Cantwell called it the world's largest radioactive waste treatment plant, and she said it was on track to begin processing the waste in 2023.

"It's an unprecedented step in cleaning up the most toxic site in the United States,'' Cantwell said.

The sprawling vitrification plant is designed to take in the mostly liquid nuclear waste and convert it into a glasslike substance for eventual burial in an underground repository that has yet to be built. Efforts to construct the repository in Nevada have run into intense political opposition.

The U.S. Department of Energy 30 years ago signed a legal agreement with the U.S. Environmental Protection Agency and the state of Washington that sets timelines for cleaning up the Hanford site.
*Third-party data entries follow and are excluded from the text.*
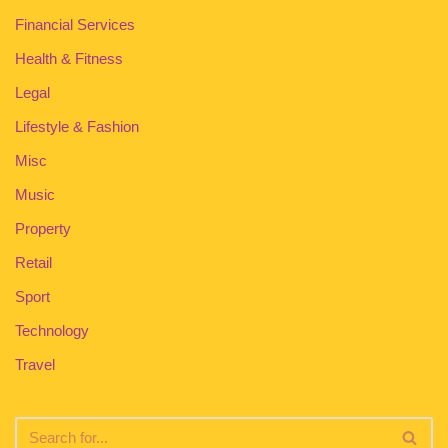
Financial Services
Health & Fitness
Legal
Lifestyle & Fashion
Misc
Music
Property
Retail
Sport
Technology
Travel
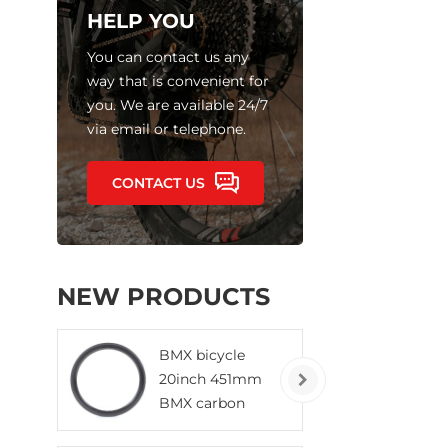
HELP YOU
You can contact us any
way that is convenient for
you. We are available 24/7
via email or telephone.
CONTACT US
NEW PRODUCTS
BMX bicycle
20inch 451mm
BMX carbon
rims clincher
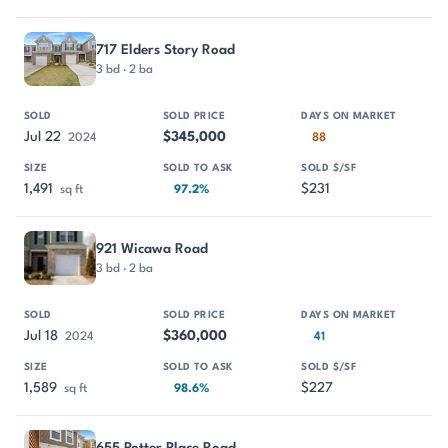
717 Elders Story Road
3 bd · 2 ba
Jul 22
$345,000
2024
88
1,491
$231
sq ft
97.2%
921 Wicawa Road
3 bd · 2 ba
Jul 18
$360,000
2024
41
1,589
$227
sq ft
98.6%
655 Potter Place Road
Many of the timelines have been pushed back because of design and construction delays with the plant.

Officials for the Department of Energy lauded the efforts of 15,000 agency employees on the Hanford site to complete major construction work on the plant, especially given the problems caused by COVID-19 in 2020.

"Cleaning up Hanford is a legal, moral and ethical imperative,'' Deputy Energy Secretary Mark Menezes said.

There have been suggestions over the decades to leave the waste, which dates from the Manhattan Project in World War II, in the ground and move on. But Menezes said spending the more than $3 billion per year on cleaning up Hanford waste was the right thing to do.

"It is on the precipice of actual tank waste treatment,'' Menezes said of the plant.

Even when the plant is fully operational, the Department of Energy has estimated it will cost tens of billions of dollars and decades of work to treat all of the waste at Hanford.